Travel in Time – Thomson’s Scotland – Lochaber Series No 26: Mallaig Harbour

Since 2021, photographer and historical researcher Estelle Slegers Helsen has been wandering around Lochaber in the footsteps of the Scottish photographer W.S. Thomson MBE (1906-1967). She takes photographic remakes roughly 70 years after Thomson initially captured the landscape and talks to local people along her journey. Every fortnight, Estelle takes our readers to various places in Lochaber. This week, she focuses on Mallaig Harbour.

Auctioning the night’s catch at Mallaig Pier. Late 1940s. Photograph: W.S. Thomson.

W.S. Thomson’s photograph Auctioning the night’s catch at Mallaig Pier captured around 1950, is an atypical image published in his booklet Let’s See Mallaig and the Road to the Isles.

As a landscape photographer, he focused on the glens, lochs, hills, mountains and clouds and avoided capturing people in his frame.

However, this photograph, in which two dozen people play a part, perfectly concludes the photographic journey from Glenfinnan to Mallaig, depicting Mallaig as a busy fishing port.

“As a village, Mallaig is a relatively recent creation,” explains Malcolm Poole, the
Mallaig Heritage Centre curator.

“In the 1840s, Lord Lovat, the owner of North Morar Estate, divided the farm of Mallaigvaig into 17 parcels of land and encouraged his tenants to move to the western part of the peninsula to make a living from fishing.”
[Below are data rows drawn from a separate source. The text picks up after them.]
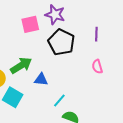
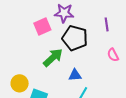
green arrow: (21, 65) -> (53, 58), moved
blue triangle: (41, 79) -> (75, 75), moved

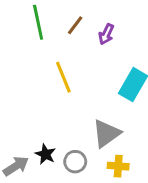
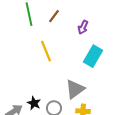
purple arrow: (106, 34) -> (83, 27), moved

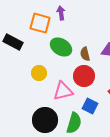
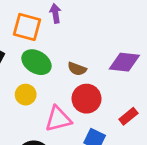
green ellipse: (61, 47) -> (36, 62), moved
brown semicircle: (85, 54) -> (77, 69), moved, turned -56

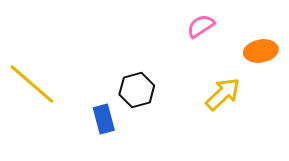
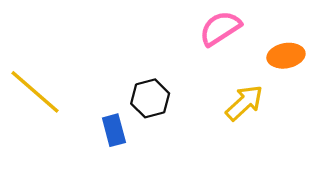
pink semicircle: (201, 26) -> (220, 28), size x1.4

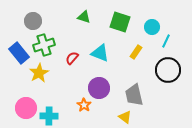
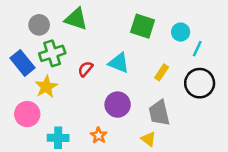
green triangle: (84, 17) -> (76, 19), moved, size x1.5
yellow rectangle: (136, 52) -> (162, 72), moved
orange star: (84, 105) -> (99, 135), moved
pink circle: (26, 108) -> (27, 114), moved

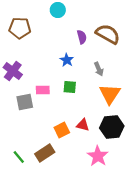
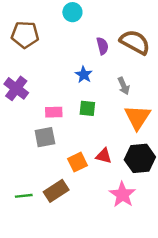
gray square: (25, 102) -> (45, 137), moved
green line: (19, 157) -> (24, 196), turned -56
Fishing was a hazardous business in the 19th century.

Regardless, by 1851, more than 100 people settled on the rough and windy plots of Mallaig, which became the largest settlement on the peninsula.

“The steady growth of Mallaig as a harbour began with the building of the first pier in 1846 by Lord Lovat,’ adds harbour master James “Pimmy” McLean.

Ever since, Mallaig has been synonymous with fishing, particularly with the west of
Scotland herring fishery, which made it the largest herring port in Europe during
the 1960s and 1970s.

In the introduction of Let’s See Mallaig and the Road to the Isles, Wendy Wood
describes the village as a place dominated by gulls: “At first glance, Mallaig might be judged ugly and uninteresting and mainly populated by gulls.

“Every islet is white with gulls, every gable, fence, flagstaff and roof has its decoration of portly white seabirds.”

She continues: “Mallaig is mainly a harbour.

“In that basin lie boats of all sorts and sizes, that come and go like buses from a bus terminus.

“Boats being repaired, repainted, even a-building. Boats ashore, boats afloat, from dinghies and fishing smacks (a traditional fishing boat with sails) to MacBrayne’s steamers…”

Thomson has captured a busy morning on the harbour quay.

In the middle are the local herring boats. The Mansons, a fishing family, owned five of them.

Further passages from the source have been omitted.